The Mayan god of death sends a young woman on a harrowing, life-changing journey in this one-of-a-kind fairy tale inspired by Mexican folklore.
The Jazz Age is in full swing, but Casiopea Tun is too busy cleaning the floors of her wealthy grandfather’s house to listen to any fast tunes. Nevertheless, she dreams of a life far from her dusty small town in southern Mexico. A life she can call her own.
Yet this new life seems as distant as the stars, until the day she finds a curious wooden box in her grandfather’s room. She opens it—and accidentally frees the spirit of the Mayan god of death, who requests her help in recovering his throne from his treacherous brother. Failure will mean Casiopea’s demise, but success could make her dreams come true.
In the company of the strangely alluring god and armed with her wits, Casiopea begins an adventure that will take her on a cross-country odyssey from the jungles of Yucatán to the bright lights of Mexico City—and deep into the darkness of the Mayan underworld.
Oh, I thought this was marvelous. And I don’t even think I realized, as I was reading it, how much I loved it. It is after all a bit on the slow side, with quite a lot of exposition. It was only in finishing it and looking back at the journey as a whole that I sighed in true contentment.

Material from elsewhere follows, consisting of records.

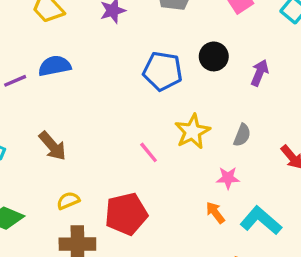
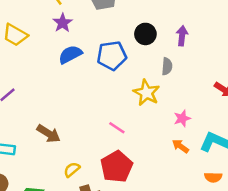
blue semicircle: (55, 66) -> (70, 54), moved
gray semicircle: (242, 135) -> (167, 66), moved
pink line: (149, 152) -> (117, 128), moved

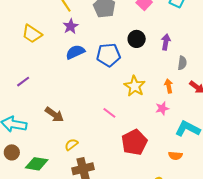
gray semicircle: (167, 66) -> (182, 63), moved
orange arrow: (181, 146) -> (169, 86), moved, turned 40
red pentagon: (117, 167) -> (134, 142), moved
orange semicircle: (213, 177) -> (175, 156), moved

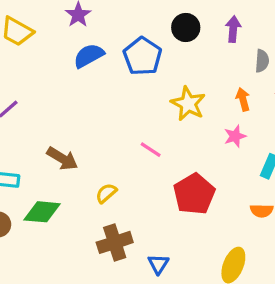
blue pentagon: (109, 55) -> (143, 56), turned -30
yellow semicircle: (71, 144) -> (106, 193), moved
green diamond: (37, 164) -> (42, 212), moved

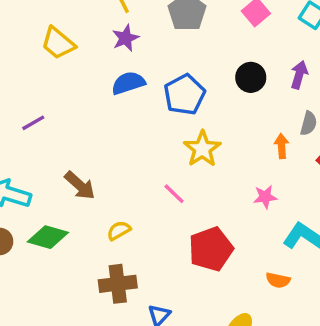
black circle: (186, 27) -> (251, 77), moved
purple arrow: (233, 29) -> (299, 75), moved
orange arrow: (243, 99) -> (282, 146), moved
yellow star: (188, 104) -> (202, 149), moved

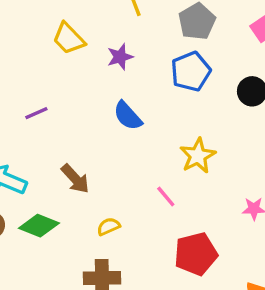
purple star: (125, 38) -> (120, 57), moved
blue semicircle: (128, 83) -> (128, 116), moved, turned -120
blue pentagon: (184, 95) -> (191, 71), moved

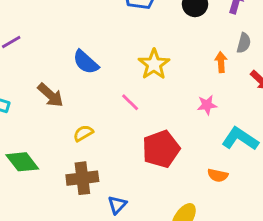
blue semicircle: (128, 116) -> (86, 62), moved
green diamond: (39, 226) -> (22, 162), moved, turned 36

We’re given a strong, competent heroine who gets everything she wished for—if not in the way she imagined it—by doing the right thing in difficult situations. We have a villain who is recognizable and realistic. We have two gods and a whole cosmos of divinity that are inhumane but relatable. They are, after all, gods, not humans. We have a subtle romance based in the heart, not the loins. And the whole thing is steeped in shades and tones of oral history, as if this is a myth being told.

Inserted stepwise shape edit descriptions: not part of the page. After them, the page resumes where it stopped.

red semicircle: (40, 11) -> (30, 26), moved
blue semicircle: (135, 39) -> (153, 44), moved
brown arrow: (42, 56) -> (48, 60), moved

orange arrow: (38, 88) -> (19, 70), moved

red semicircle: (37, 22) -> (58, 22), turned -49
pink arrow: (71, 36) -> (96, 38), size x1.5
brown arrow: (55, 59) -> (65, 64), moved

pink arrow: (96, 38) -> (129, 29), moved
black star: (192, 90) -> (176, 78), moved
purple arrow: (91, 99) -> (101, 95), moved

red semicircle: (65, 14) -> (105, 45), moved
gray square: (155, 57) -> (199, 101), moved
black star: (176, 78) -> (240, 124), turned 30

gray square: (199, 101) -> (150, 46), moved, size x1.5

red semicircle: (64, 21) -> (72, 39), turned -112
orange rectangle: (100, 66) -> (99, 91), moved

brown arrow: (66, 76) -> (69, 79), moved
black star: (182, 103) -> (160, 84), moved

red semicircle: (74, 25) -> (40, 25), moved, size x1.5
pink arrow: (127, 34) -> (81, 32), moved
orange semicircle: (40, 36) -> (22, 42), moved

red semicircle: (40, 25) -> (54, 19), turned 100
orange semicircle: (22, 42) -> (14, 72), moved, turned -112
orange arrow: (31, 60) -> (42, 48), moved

True, the sudden shift in Hun-Kame and Vucub-Kame’s attitudes at the end are jarring and hard to believe. But, as the book repeatedly reinforces, symbolism and myth-making are important. And the inner workings of gods, when influenced by the imagination of man is beyond the mundane.

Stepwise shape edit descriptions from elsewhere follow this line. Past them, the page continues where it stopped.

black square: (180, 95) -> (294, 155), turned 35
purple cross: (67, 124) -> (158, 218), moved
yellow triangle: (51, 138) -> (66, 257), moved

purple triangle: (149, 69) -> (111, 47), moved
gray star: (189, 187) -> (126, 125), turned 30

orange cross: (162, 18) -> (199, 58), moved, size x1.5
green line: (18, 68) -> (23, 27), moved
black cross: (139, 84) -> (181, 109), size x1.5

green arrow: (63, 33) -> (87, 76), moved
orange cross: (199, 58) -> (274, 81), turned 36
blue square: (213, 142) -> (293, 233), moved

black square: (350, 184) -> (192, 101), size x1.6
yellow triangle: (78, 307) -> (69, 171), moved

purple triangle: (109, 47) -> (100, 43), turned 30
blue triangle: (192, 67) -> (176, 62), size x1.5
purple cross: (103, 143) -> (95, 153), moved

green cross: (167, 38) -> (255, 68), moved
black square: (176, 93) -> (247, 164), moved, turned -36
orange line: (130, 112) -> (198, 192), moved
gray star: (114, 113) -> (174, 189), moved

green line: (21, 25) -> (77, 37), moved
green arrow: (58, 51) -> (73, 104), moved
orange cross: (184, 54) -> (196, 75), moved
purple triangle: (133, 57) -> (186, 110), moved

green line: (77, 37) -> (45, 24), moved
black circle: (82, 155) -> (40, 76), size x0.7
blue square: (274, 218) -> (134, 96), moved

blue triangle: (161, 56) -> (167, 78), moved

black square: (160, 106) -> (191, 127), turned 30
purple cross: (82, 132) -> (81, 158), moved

And lastly, my favorite part is right at the end. I just need a chance to vocalize it because I’m having all the feel about it. But it’s a spoiler, so skip this paragraph if you haven’t read the book yet. Hun-Kame sent Casiopea a final gift, ostensibly the bag of black pearls he’d promised her. But I don’t actually think the pearls were the gift. He sent them via Loray and I think he’s the unspoken gift—a companion, someone worldly and open to usher and assist her in finding her feet in her new free world. And there is just something wonderful about that.